Slovenian Press Agency (STA, https://www.sta.si) is the leading Slovenian provider of media content for domestic and foreign audiences and this is their second contest organized using sci·cup platform. The goal of this challenge is to find topical clusters based on a set of articles gathered via RSS-feeds from Slovenian news providers. These topical clusters will contain the articles that refer to the same topic and should not contain the articles that are far from the scope of the cluster.

The file provided for you to download is the list of RSS sources to obtain articles from. See Data Files section of the challenge.
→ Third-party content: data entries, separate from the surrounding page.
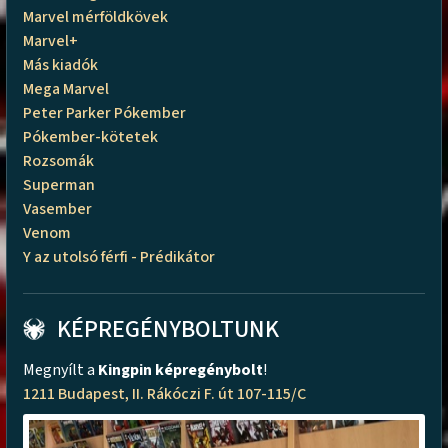
Marvel mérföldkövek
Marvel+
Más kiadók
Mega Marvel
Peter Parker Pókember
Pókember-kötetek
Rozsomák
Superman
Vasember
Venom
Y az utolsó férfi - Prédikátor
KÉPREGÉNYBOLTUNK
Megnyílt a
Kingpin képregénybolt
!
1211 Budapest, II. Rákóczi F. út 107-115/C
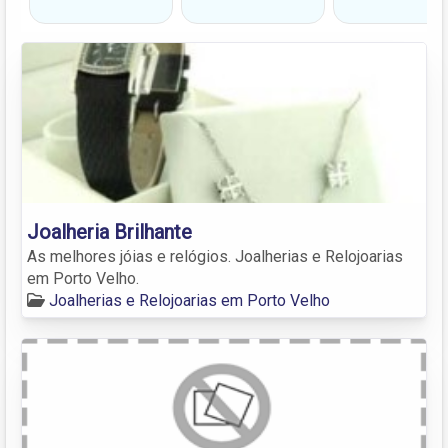
Joalheria Brilhante
As melhores jóias e relógios. Joalherias e Relojoarias
em Porto Velho.
Joalherias e Relojoarias em Porto Velho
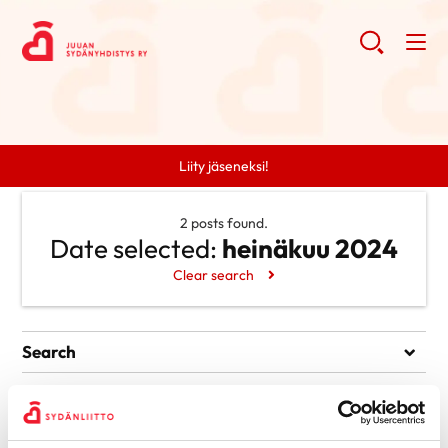
Liity jäseneksi!
2 posts found.
Date selected:
heinäkuu 2024
Clear search
Search
Search
Categories
Ei kategorioita
Archive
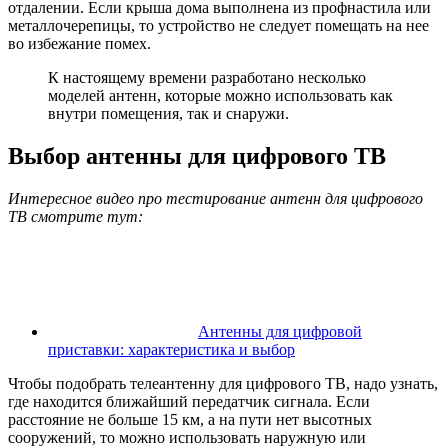
отдалении. Если крыша дома выполнена из профнастила или
металлочерепицы, то устройство не следует помещать на нее
во избежание помех.
К настоящему времени разработано несколько
моделей антенн, которые можно использовать как
внутри помещения, так и снаружи.
Выбор антенны для цифрового ТВ
Интересное видео про тестирование антенн для цифрового
ТВ смотрите тут:
Антенны для цифровой
приставки: характеристика и выбор
Чтобы подобрать телеантенну для цифрового ТВ, надо узнать,
где находится ближайший передатчик сигнала. Если
расстояние не больше 15 км, а на пути нет высотных
сооружений, то можно использовать наружную или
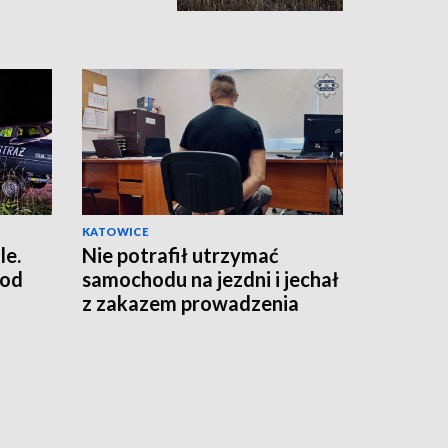
KATOWICE
le.
Nie potrafił utrzymać
 od
samochodu na jezdni i jechał
z zakazem prowadzenia
pojazdów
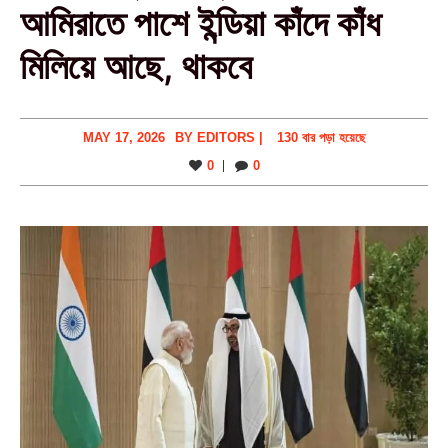
আমিরাতে পাশে ইন্ডিয়া কাঁদে কাঁধ
মিলিয়ে আছে, থাকবে
MAY 17, 2026
BY
EDITORS
|
130 বার পড়া হয়েছে
0
0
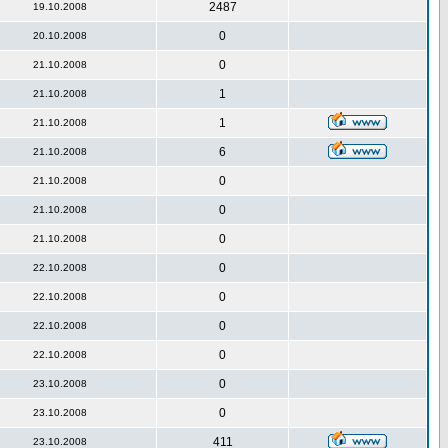
2487
19.10.2008
0
20.10.2008
0
21.10.2008
1
21.10.2008
1
21.10.2008
6
21.10.2008
0
21.10.2008
0
21.10.2008
0
21.10.2008
0
22.10.2008
0
22.10.2008
0
22.10.2008
0
22.10.2008
0
23.10.2008
0
23.10.2008
411
23.10.2008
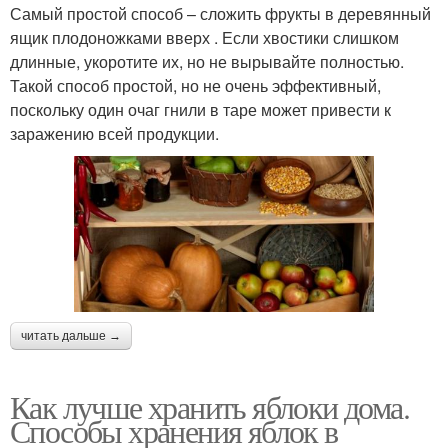
Самый простой способ – сложить фрукты в деревянный
ящик плодоножками вверх . Если хвостики слишком
длинные, укоротите их, но не вырывайте полностью.
Такой способ простой, но не очень эффективный,
поскольку один очаг гнили в таре может привести к
заражению всей продукции.
читать дальше →
Как лучше хранить яблоки дома.
Способы хранения яблок в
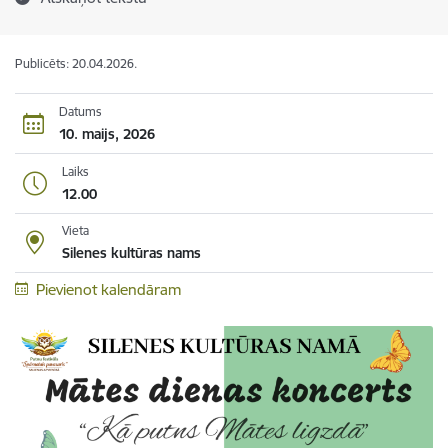
Publicēts: 20.04.2026.
Datums
10. maijs, 2026
Laiks
12.00
Vieta
Silenes kultūras nams
Pievienot kalendāram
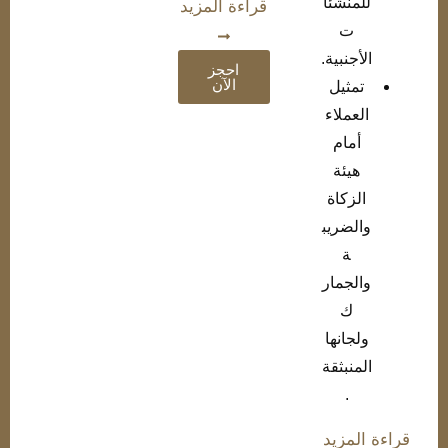
للمنشئا
قراءة المزيد
ت
الأجنبية.
احجز
الآن
تمثيل
العملاء
أمام
هيئة
الزكاة
والضريب
ة
والجمار
ك
ولجانها
المنبثقة
.
قراءة المزيد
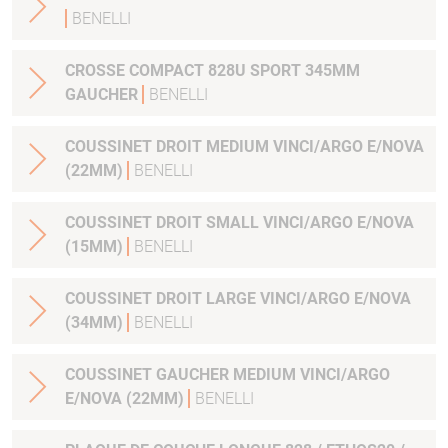
BENELLI
CROSSE COMPACT 828U SPORT 345MM
GAUCHER
BENELLI
COUSSINET DROIT MEDIUM VINCI/ARGO E/NOVA
(22MM)
BENELLI
COUSSINET DROIT SMALL VINCI/ARGO E/NOVA
(15MM)
BENELLI
COUSSINET DROIT LARGE VINCI/ARGO E/NOVA
(34MM)
BENELLI
COUSSINET GAUCHER MEDIUM VINCI/ARGO
E/NOVA (22MM)
BENELLI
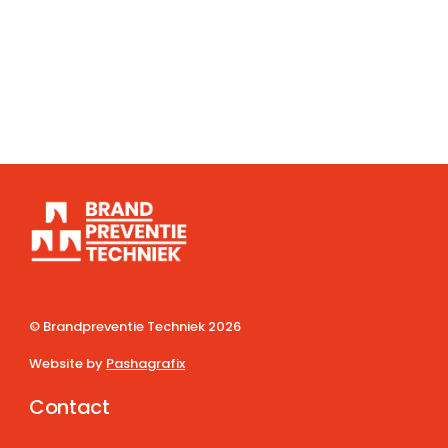
© Brandpreventie Techniek
2026
Website by
Pashagrafix
Contact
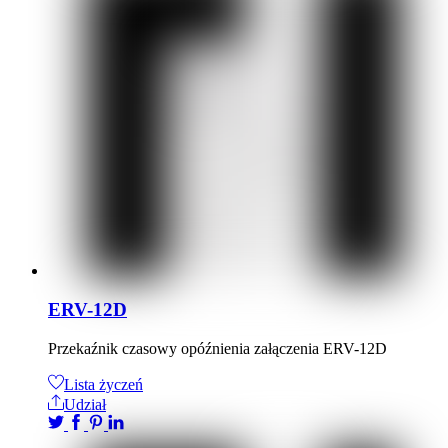
ERV-12D
Przekaźnik czasowy opóźnienia załączenia ERV-12D
Lista życzeń
Udział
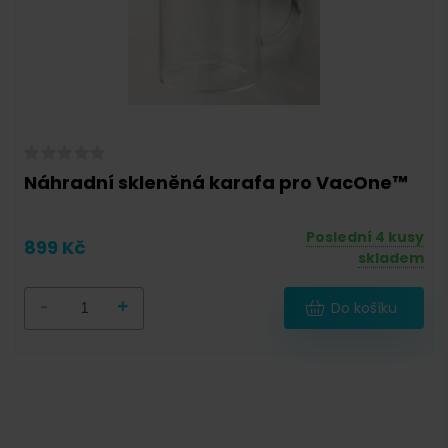
Náhradní skleněná karafa pro VacOne™
Poslední 4 kusy
899 Kč
skladem
-
+
Do košíku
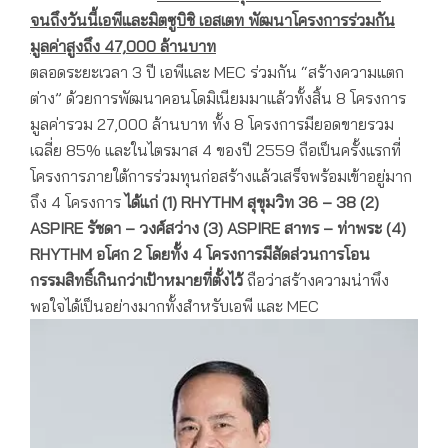
จนถึงวันนี้เอพีและมิตซูบิชิ เอสเตท พัฒนาโครงการร่วมกัน
มูลค่าสูงถึง 47,000 ล้านบาท
ตลอดระยะเวลา 3 ปี เอพีและ MEC ร่วมกัน “สร้างความแตก
ต่าง” ด้วยการพัฒนาคอนโดมิเนียมมาแล้วทั้งสิ้น 8 โครงการ
มูลค่ารวม 27,000 ล้านบาท ทั้ง 8 โครงการมียอดขายรวม
เฉลี่ย 85% และในไตรมาส 4 ของปี 2559 ถือเป็นครั้งแรกที่
โครงการภายใต้การร่วมทุนก่อสร้างแล้วเสร็จพร้อมเข้าอยู่มาก
ถึง 4 โครงการ
ได้แก่
(1
)
RHYTHM สุขุมวิท 36 – 38 (2)
ASPIRE รัชดา –
วงศ์สว่าง
(3
)
ASPIRE สาทร – ท่าพระ (4)
RHYTHM อโศก 2 โดยทั้ง 4 โครงการมีสัดส่วนการโอน
กรรมสิทธิ์เกินกว่าเป้าหมายที่ตั้งไว้
ถือว่าสร้างความน่าพึง
พอใจได้เป็นอย่างมากทั้งสำหรับเอพี และ MEC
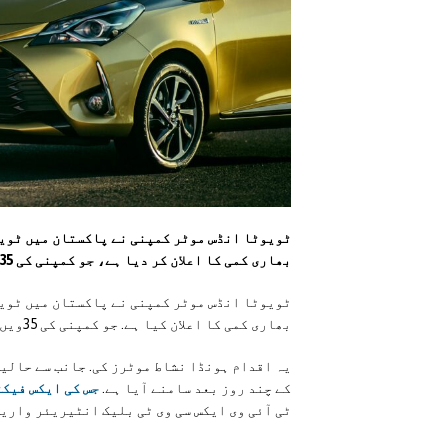
بھاری کمی کا اعلان کر دیا ہے، جو کمپنی کی 35ویں سالگرہ کی تقریبات کا حصہ ہے۔
بھاری کمی کا اعلان کیا ہے. جو کمپنی کی 35ویں سالگرہ کی تقریبات کا حصہ ہے۔
کے چند روز بعد سامنے آیا ہے.
جس کی ایکس فیکٹری قیمت 64 لاکھ 49 ہ
ٹی آئی وی ایکس سی وی ٹی بلیک انٹیریئر واری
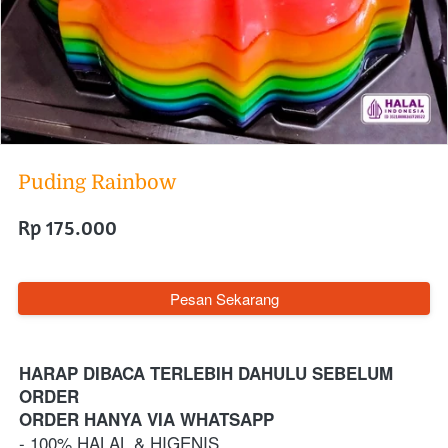
Puding Rainbow
Rp 175.000
`
Pesan Sekarang
HARAP DIBACA TERLEBIH DAHULU SEBELUM 
ORDER
ORDER HANYA VIA WHATSAPP 
- 100% HALAL & HIGENIS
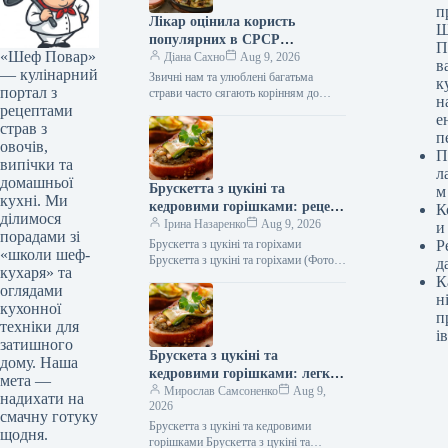
п
Лікар оцінила користь
Ш
популярних в СРСР
П
«Шеф Повар»
гастрономічних поєднань
Діана Сахно
Aug 9, 2026
в
— кулінарний
Звичні нам та улюблені багатьма
к
портал з
страви часто сягають корінням до
н
рецептами
радянської кухні. Вони ситні, смачні та
е
навіюють приємну ностальгію. Але…
страв з
п
овочів,
П
випічки та
л
домашньої
Брускетта з цукіні та
м
кухні. Ми
кедровими горішками: рецепт
К
ділимося
смаколика з фото (345 ккал)
Ірина Назаренко
Aug 9, 2026
и
порадами зі
Брускетта з цукіні та горіхами
Р
«школи шеф-
Брускетта з цукіні та горіхами (Фото:
д
кухаря» та
Shutterstock/FOTODOM) Брускетта з
К
оглядами
цукіні та кедровими горішками —
н
кухонної
це…
п
техніки для
ів
затишного
Брускета з цукіні та
дому. Наша
кедровими горішками: легка
мета —
закуска з фото та смачним
Мирослав Самсоненко
Aug 9,
надихати на
2026
секретом
смачну готуку
Брускетта з цукіні та кедровими
щодня.
горішками Брускетта з цукіні та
You are being provided with the list of Slovenian news providers (as a file containing the links to RSS feeds). Your goal is to develop a script that analyzes the articles from those sources published a single day (from midnight to the time of execution of a script) and based on these articles you should generate a list of topics that are being covered by those providers as clusters. Each cluster should be described by at most ten keywords (or a sentence up to ten words) and should contain the list of articles (title, link, description fields from RSS feed) that belong to that cluster. Each article can belong only to one clusters and the number of clusters is not limited and their size (number of containing articles) can vary.

Evaluation criteria

This challenge makes it impossible to introduce automated evaluation, since there is no ground truth. Instead of that the submissions will be evaluated by STA expert.

To make the evaluation feasible, the challenge will be organized as a two-phase one. First phase will end on February 14th, 2018 at 16:00:00 UTC time. Last submissions submitted before (one last per account) that date will be run the same day and the contestants will receive feedback on their solutions in two days, February 16th, 2018 (as a quality ranked from 0 to 1 supplemented by comments by STA expert). Only 10 best individuals will qualify based on the quality score from the first phase will qualify for the second phase.

The second phase will start February 16th, 2018 16:00:00 UTC time and will last to February 28th, 2018, 16:00:00 UTC time. The results will be evaluated similarly as during the first phase (last submission per contestant) and final results will be announced on March 6th, 2018.

The prizes are based on the position in the leaderboard after the second phase and are the following:

First place – 150 EUR

Second place – 100 EUR

Third place – EUR 50

Apart from that, all three leaders will receive a letter of recommendation from Slovenian Press Agency proving their skills in solving the problem.

If a situation occurs in which there will be participants with the same leaderboard position, the prize for a given place and the next place(s) will be merged and split across all the participants holding given position and the positions of subsequent participants will be accordingly lowered.

After the challenge ends, the participants holding the positions 1-3 will be asked to provide their final code for evaluation and this code will be shared on GitHub sci·cup profile. If the code would not fit the criteria of this contest or terms and conditions of the sci·cup platform, their submissions will be discarded and participants holding next positions will be considered.